- **Exercise details**: Within the listing below, please show every line carrying the string "Emilia".

- **Given data**:
━━━

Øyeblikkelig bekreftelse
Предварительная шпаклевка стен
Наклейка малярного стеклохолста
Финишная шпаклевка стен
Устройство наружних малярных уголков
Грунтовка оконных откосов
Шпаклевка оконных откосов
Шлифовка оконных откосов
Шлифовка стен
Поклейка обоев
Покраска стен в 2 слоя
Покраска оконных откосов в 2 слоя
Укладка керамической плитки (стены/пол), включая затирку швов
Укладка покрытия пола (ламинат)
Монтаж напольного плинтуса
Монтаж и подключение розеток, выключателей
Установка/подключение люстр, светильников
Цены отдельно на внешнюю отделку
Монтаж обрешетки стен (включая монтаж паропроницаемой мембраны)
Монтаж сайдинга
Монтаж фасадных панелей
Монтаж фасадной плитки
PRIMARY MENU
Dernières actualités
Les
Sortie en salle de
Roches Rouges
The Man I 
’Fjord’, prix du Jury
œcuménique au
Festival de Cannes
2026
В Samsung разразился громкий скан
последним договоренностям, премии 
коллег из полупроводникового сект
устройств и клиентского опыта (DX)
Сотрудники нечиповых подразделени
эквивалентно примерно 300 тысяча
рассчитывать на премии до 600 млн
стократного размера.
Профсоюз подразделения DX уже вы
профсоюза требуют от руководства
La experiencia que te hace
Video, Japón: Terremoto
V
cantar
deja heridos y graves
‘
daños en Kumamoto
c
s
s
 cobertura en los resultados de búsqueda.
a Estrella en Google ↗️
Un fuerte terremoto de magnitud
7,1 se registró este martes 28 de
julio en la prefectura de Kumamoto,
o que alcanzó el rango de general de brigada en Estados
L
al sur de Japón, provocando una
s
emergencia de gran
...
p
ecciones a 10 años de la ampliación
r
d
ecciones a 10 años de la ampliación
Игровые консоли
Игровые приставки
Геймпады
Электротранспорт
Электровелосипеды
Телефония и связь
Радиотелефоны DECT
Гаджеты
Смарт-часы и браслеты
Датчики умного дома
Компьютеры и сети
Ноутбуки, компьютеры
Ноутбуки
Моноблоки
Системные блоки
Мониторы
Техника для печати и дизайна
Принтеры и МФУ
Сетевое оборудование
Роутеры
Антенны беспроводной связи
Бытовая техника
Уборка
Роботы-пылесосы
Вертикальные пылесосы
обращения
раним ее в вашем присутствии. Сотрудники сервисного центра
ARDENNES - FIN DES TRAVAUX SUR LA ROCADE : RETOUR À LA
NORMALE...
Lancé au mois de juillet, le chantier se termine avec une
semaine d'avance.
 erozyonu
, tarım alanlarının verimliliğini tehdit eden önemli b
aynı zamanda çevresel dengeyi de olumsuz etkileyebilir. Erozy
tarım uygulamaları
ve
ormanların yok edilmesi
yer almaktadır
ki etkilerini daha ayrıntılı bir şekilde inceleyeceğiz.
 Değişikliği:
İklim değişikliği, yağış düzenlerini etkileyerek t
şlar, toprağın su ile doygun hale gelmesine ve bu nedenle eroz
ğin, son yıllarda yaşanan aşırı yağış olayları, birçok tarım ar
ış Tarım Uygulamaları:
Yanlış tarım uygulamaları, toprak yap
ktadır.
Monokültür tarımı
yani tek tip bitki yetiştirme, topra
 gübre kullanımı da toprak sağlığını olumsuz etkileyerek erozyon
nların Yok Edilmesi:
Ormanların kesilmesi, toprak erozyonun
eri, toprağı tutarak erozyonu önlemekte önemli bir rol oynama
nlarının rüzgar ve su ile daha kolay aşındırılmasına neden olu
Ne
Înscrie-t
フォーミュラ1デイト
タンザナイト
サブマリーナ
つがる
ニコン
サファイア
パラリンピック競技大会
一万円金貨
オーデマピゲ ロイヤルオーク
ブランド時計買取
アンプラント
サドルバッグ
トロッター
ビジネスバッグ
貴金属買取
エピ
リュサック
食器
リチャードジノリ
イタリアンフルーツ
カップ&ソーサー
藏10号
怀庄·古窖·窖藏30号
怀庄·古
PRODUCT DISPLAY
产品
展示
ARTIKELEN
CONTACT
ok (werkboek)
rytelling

━━━

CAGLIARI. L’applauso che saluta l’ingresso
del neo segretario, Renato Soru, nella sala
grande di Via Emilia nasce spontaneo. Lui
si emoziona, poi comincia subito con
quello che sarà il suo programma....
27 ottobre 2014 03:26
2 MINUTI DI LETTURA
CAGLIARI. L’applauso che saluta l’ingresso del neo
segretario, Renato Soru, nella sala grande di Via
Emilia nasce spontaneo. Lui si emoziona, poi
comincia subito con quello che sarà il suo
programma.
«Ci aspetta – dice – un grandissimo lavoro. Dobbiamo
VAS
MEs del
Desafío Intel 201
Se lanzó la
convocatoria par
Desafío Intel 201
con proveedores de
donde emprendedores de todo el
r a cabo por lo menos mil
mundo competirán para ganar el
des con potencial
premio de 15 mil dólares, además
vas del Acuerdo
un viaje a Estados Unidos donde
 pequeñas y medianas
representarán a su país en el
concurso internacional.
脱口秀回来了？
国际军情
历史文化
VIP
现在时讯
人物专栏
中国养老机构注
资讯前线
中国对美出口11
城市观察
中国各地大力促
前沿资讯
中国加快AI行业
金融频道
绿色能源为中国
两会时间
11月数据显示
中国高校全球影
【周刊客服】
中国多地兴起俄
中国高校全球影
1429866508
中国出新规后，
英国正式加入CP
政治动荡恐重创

━━━

- **Answer space**:
grande di Via Emilia nasce spontaneo. Lui
Emilia nasce spontaneo. Lui si emoziona, poi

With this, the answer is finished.